The following excerpt from the latest Bloomberg Businessweek seems to signal a stimulated economy.

Deposits in banks … soared 15 percent last year, to $3.9 billion, after rising 27 percent in 2011, according to preliminary data from the Federal Reserve Bank of Minneapolis. “By any standard, deposits are exploding,” says Ron Feldman, senior vice president for supervision, regulation, and credit at the Minneapolis Fed.

The surge has attracted investors and developers eager to meet the rising demand for housing, retail, entertainment, and other services. Since 2009 the number of new businesses has grown by almost 50 percent …, according to Federal Reserve data, compared with 5 percent growth for the rest of North Dakota and 3 percent nationally.
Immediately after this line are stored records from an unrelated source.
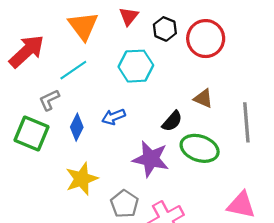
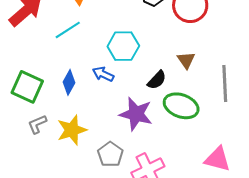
cyan hexagon: (136, 66) -> (123, 46), moved
brown triangle: (203, 98) -> (186, 60), turned 30
gray L-shape: (49, 100) -> (37, 124), moved
blue arrow: (114, 117) -> (103, 74), turned 45

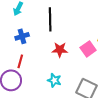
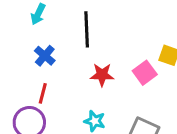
blue cross: (22, 36) -> (45, 56), turned -32

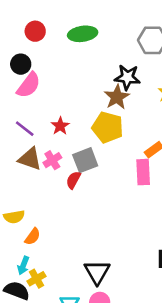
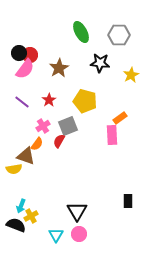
red circle: (35, 31) -> (30, 55), moved
green ellipse: (83, 34) -> (81, 32), moved, turned 70
brown star: (117, 97) -> (59, 68), moved
brown triangle: (30, 159) -> (26, 156), moved
orange semicircle: (33, 237) -> (37, 144), moved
For rural banks, where agricultural loans remain a mainstay, that’s brought a gusher of out-of-town customers such as Mark Bragg, who moved to North Dakota from Palm Springs, Calif., less than two years ago. Bragg is planning the largest mixed-used development in Watford City, a $250 million project spanning 320 acres and featuring apartments, hotels, single-family homes, offices, and a shopping center. “California is in such financial trouble,” says Bragg, president of Bakken Housing Partners, which has loan proposals pending with First International Bank and other lenders. “I had to go somewhere else, where they are welcoming the economic activity.”

At McKenzie County Bank in Watford City, where the lobby walls are decorated with clients’ hunting trophies—bear, deer, and buffalo—people come in the door almost daily, looking for loans for projects ranging from hotels to auto repair shops.

Is this the result of government spending? Of course not.

The North Dakota setting probably gives you enough information to determine the true source of the economic stimulus. If not, you should know that filling in the first ellipsis in the quotation above provides a valuable piece of information: Deposits soared in banks “with branches in the Bakken shale region.”

Yes, this real economic stimulus results from fracking.